Temperature dependence of the electronic spin-lattice relaxation time in a 2-iron-2-sulphur model complex

Abstract

The complex [Fe 2S 2(S 2- o-xylyl) 2] 2− in DMF (dimethylformamide), DMSO (dimethylsulphoxide) or a 1:1 DMF/DMSO mixture, a model for the chromophore in the 2Fe-2S proteins (ferredoxins), has been reduced and studied by conventional EPR over a temperature range. The low-field feature of the spectrum, H z , has been computer simulated in order to analyse the lineshape in terms of a convolution product of Lorentzian and Gaussian distributions. The Gaussian contribution to the linewidth and a fixed part of the Lorentzian contribution, which is a function of the solvent and the way it freezes, were measured at a low temperature (≲ 100 K) and subtracted from the linewidths in the higher-temperature range (130–200 K). The variable Lorentzian contribution thus obtained was related to spin-lattice relaxation times. The spin-lattice relaxation times of the sample having 1:1 DMSO/DMF solvent were measured in the range 6 to 11 K by the saturating pulse technique and in the range 10 to 65 K by continuous saturation methods.

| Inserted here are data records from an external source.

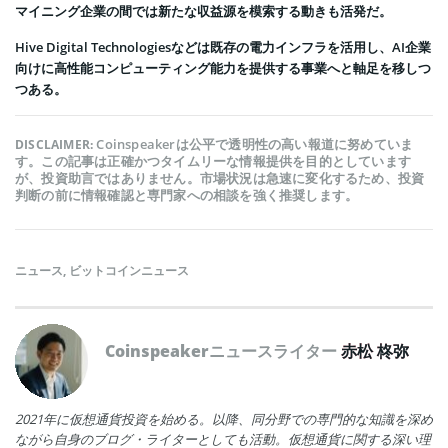
マイニング企業の間では新たな収益源を模索する動きも活発だ。
Hive Digital Technologiesなどは既存の電力インフラを活用し、AI企業
向けに高性能コンピューティング能力を提供する事業へと軸足を移しつ
つある。
Coinspeakerは公平で透明性の高い報道に努めていま
DISCLAIMER:
す。この記事は正確かつタイムリーな情報提供を目的としています
が、投資助言ではありません。市場状況は急速に変化するため、投資
判断の前に情報確認と専門家への相談を強く推奨します。
ニュース
,
ビットコインニュース
Coinspeakerニュースライター
赤松 柊弥
2021年に仮想通貨投資を始める。以降、同分野での専門的な知識を深め
ながら自身のブログ・ライターとしても活動。仮想通貨に関する深い理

Up to 65 K the results follow the law 1/ T 1 α T 4.5, a relationship which is not readily interpreted in terms of a simple Debye model. At higher temperatures the results may he interpreted in terms either of a dominant Orbach mechanism involving excited states at approx. 900 ± 50 cm −1 (DMSO, DMF) or 770 ± 50 cm -1 (1:1 DMSO/DMF), or of a Raman process in which 1/ T 1 α T 7,5. The former is compatible with the two-phonon process already described in some ferredoxins, especially those with little anisotropy ( g y - g x ≈ 0.0) which have characteristically high | J| values.